The fact is that she was successful and through Gary's telling of this story all of us have an insight into the incredible energy that the feamle of the species has when it is directed to the safety and development of her family.
This was a great read and I highly recommend it to any future purchaser.
Vonalij
The Tarasov Saga is a very absorbing book, not only because of its account of a remarkable journey over 25 years of the extended Tarasov family, initially fleeing from Russia through China and the Phillipines to Australia, but also for the historical perspective of life in Russia and China in the first half of the 20th century.
I have known the author, both as a work colleague and a friend for over 30 years but, Gary being a very private person, all I knew of his background was that he was of White Russian origin and had lived in China before coming to Australia! The to read this book and discover the astonishing story of all that happened from the time of the Russian Revolution and its effects on the Tarasovs, individually and collectively, until the first of them arrived in Australia in 1949, made for compelling reading.I am not qualified to comment on Gary's literary style or technique, but the way he has portrayed each member of the family, their strengths and their weaknesses brought them to life so that, not only were they believable, but one could visualise their individual contributions to this saga.

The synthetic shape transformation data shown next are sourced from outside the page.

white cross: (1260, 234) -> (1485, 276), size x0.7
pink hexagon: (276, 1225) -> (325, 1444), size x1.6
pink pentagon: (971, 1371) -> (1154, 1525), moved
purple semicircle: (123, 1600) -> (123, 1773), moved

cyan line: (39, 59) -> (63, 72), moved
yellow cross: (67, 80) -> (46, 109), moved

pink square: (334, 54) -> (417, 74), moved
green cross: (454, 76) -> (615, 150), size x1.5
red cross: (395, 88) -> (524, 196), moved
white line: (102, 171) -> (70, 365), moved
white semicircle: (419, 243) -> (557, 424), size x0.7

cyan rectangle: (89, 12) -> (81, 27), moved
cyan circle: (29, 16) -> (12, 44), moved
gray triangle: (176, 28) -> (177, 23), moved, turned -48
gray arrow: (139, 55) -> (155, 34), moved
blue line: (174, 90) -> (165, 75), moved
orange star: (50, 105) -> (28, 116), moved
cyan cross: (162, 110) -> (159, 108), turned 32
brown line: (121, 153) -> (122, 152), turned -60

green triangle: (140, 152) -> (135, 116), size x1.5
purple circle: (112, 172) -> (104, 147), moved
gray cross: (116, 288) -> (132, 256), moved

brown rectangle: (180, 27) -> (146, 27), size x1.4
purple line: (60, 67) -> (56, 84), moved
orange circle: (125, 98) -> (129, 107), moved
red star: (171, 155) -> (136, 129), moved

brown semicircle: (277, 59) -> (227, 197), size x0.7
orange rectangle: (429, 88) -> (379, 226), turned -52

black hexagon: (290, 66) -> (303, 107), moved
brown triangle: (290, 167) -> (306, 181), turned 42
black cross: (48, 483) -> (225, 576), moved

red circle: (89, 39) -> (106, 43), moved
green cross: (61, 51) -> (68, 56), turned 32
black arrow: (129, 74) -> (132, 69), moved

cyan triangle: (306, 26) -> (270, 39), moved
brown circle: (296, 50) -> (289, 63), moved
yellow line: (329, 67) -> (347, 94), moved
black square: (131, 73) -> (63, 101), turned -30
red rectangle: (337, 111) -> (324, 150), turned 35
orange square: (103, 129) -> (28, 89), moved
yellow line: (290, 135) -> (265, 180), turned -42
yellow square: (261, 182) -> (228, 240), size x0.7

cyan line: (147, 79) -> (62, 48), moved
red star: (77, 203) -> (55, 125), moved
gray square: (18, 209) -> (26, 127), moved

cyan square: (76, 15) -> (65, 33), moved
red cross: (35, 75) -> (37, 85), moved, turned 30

This book is about courage, determination and resilience, and what can be achieved by people who are single-minded and motivated to seek a better life after many years of deprivation
and hardship.
In particular, the reader is left in no doubt of the author's great affection and admiration for his Grandmother Aida and her monumental efforts to ensure that the family survived their epic journey and, bar one member, all be reunited in Australia.
I thoroughly commend this book which is not only an enjoyable read but in an age where the refugee problem is a world-wide one, provides an understanding of the hardships and traumas that constantly confront refugees on the move.
It is an intensely human story which reinforces basic values and beliefs, in an era where many consider these things to be unimportant.
It would be nice to think that an enterprising producer might think that there is enough meat and drama in The Tarasov Saga to provide the basis for a film or TV series. It certainly has all the ingredients.